"The market is hoping Jaitley wins. A rate cut is partially priced in by the debt market and to some extent in the longer-end fowards," said Vikas Babu Chittiprolu, a senior foreign exchange dealer with state-run Andhra Bank.

"But there is apprehension about Rajan actually cutting rates. There is a 50-50 view in the market on the rate cut," Chittiprolu said.                

Rajan has resisted calls to cut the RBI's 8 percent repo rate for fear inflationary pressures might emerge again, even though consumer inflation has dipped below the central bank's targeted levels.

Retail inflation slowed to 5.52 percent in October, well below the RBI's target of 8 percent by January, and even below a target of 6 percent by January 2016.
The bond and swap markets are pricing in a reduction of at least 25 basis points in the repo rate at Tuesday's policy review.
Yields on benchmark 10-year government bonds have declined 25 basis points (bps) since mid-October, when data showed inflationary pressures receding. Yields on corporate bonds have dropped even more, with those on one-year bonds  down nearly 50 bps in the same period.

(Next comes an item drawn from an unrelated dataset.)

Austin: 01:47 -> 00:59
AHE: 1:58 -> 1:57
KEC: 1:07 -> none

In the derivatives space, swaps referenced to overnight money market rates have likewise fallen sharply. The one-year overnight indexed swap (OIS) is down more than 45 bps since mid-October, with 20 bps of that move occurring over the last two weeks as investors saw greater chance of a cut.
Traders said that while a rate cut is almost fully priced in at current market levels, there will be a further rally in bonds if Rajan not only reduces rates but also sounds dovish.
Domestic shares also also expected to rally which could spur further foreign fund inflows into the market and aid the rupee. Fund flows into the debt market will however be subdued due to debt investment limits being nearly exhausted.

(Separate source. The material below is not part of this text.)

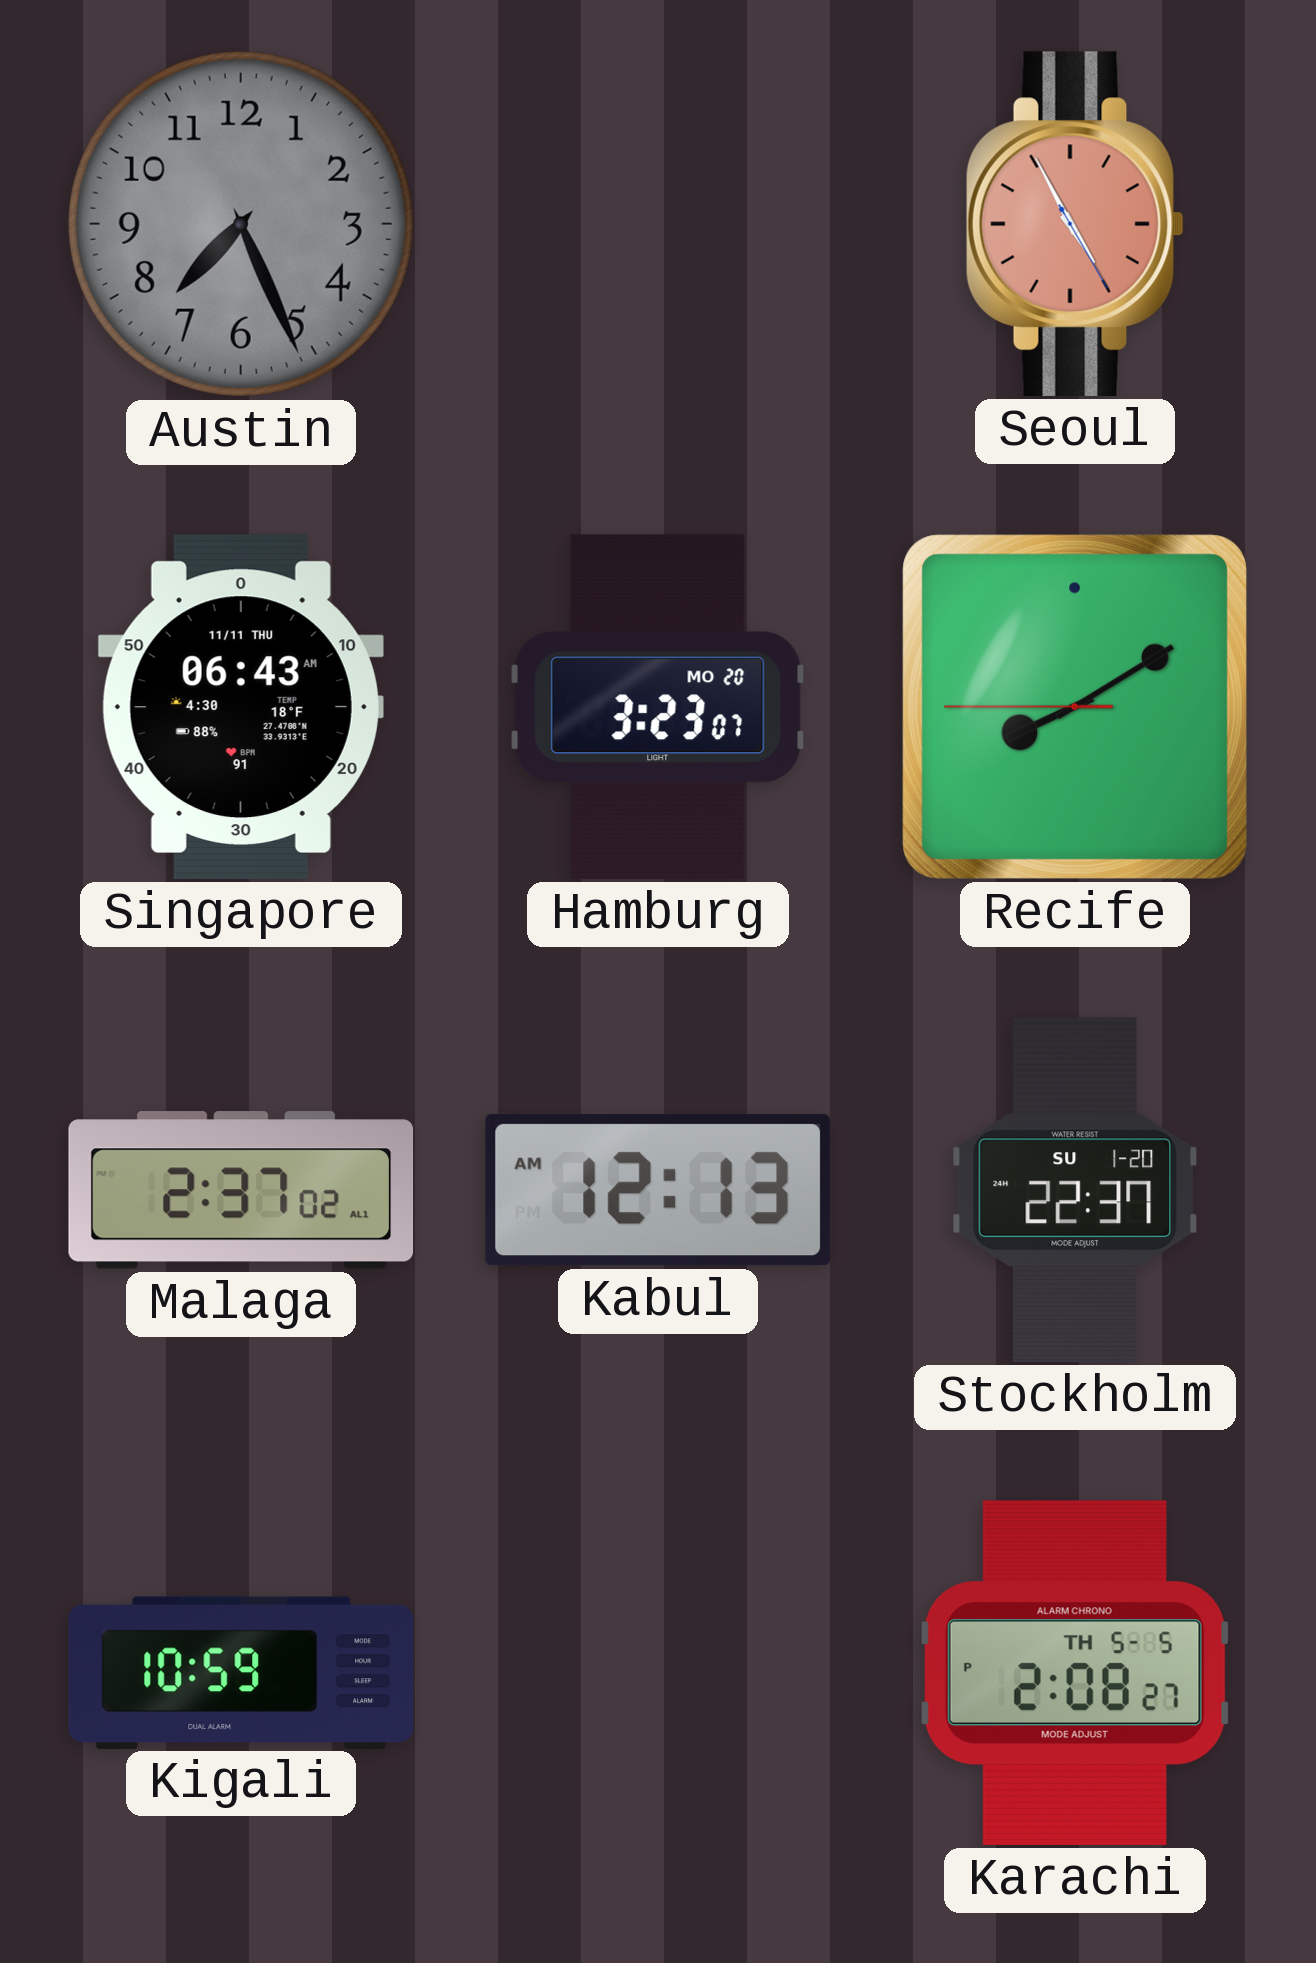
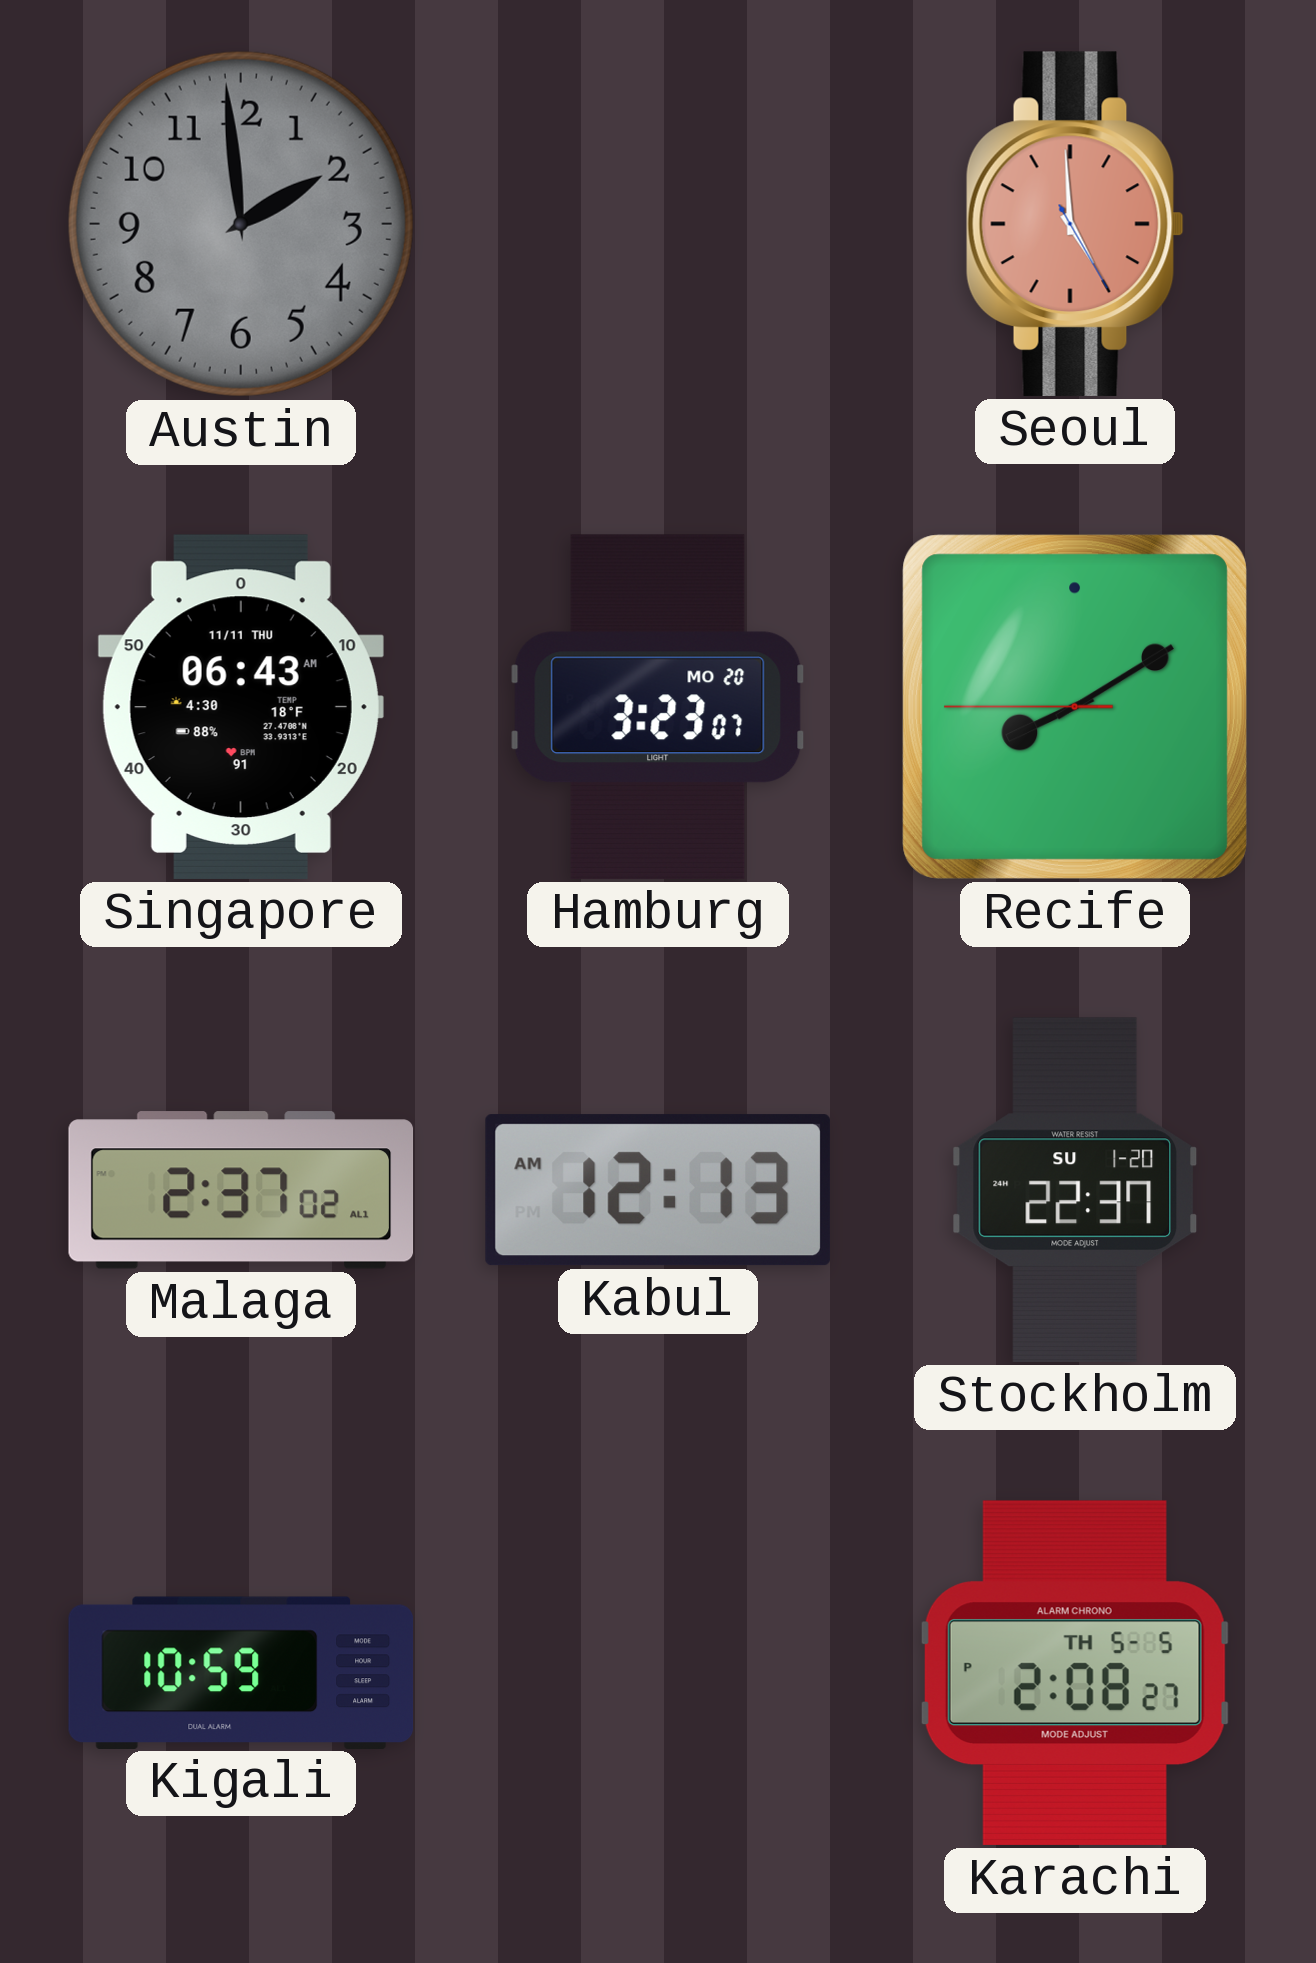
Austin: 7:26 -> 1:59
Seoul: 4:55 -> 4:59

“We expect a reduction at the coming meeting and therefore we are bullish the rupee and recommend receiving positions in rupee OIS rates," economists at Credit Agricole said in a note on Wednesday.

The upcoming RBI policy review comes less than two weeks after China unexpectedly cut interest rates to fight deflationary pressures and a little over a month after Japan aggressively expanded its monetary stimulus.

Economists remain divided on the prospects of easing in India though, given Rajan's dogged focus on inflation expectations. The RBI said after its September 30 policy meeting that it expects inflation to pick up by year-end as the base effect wanes.

"I think Rajan would have his way and we will not see a rate cut on Tuesday. But yes, market has priced in a rate cut to some extent," said Ashtosh Raina, head of foreign exchange trading at HDFC Bank.